[Data shown Boundary: Start]

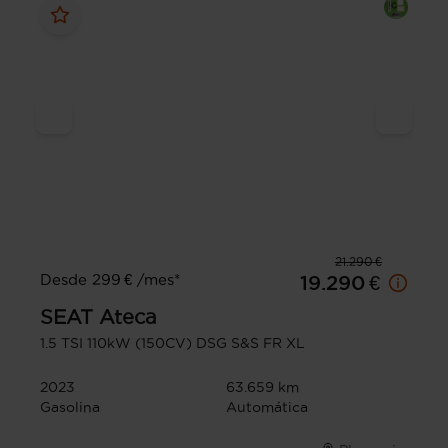
21.290 €
Desde 299 € /mes*
19.290 €
SEAT
Ateca
1.5 TSI 110kW (150CV) DSG S&S FR XL
2023
63.659 km
Gasolina
Automática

[Data shown Boundary: End]

Task item: Write out the listing above exactly as it stands, pictures excluded.

Answer section:
21.290 €
Desde 299 € /mes*
19.290 €
SEAT
Ateca
1.5 TSI 110kW (150CV) DSG S&S FR XL
2023
63.659 km
Gasolina
Automática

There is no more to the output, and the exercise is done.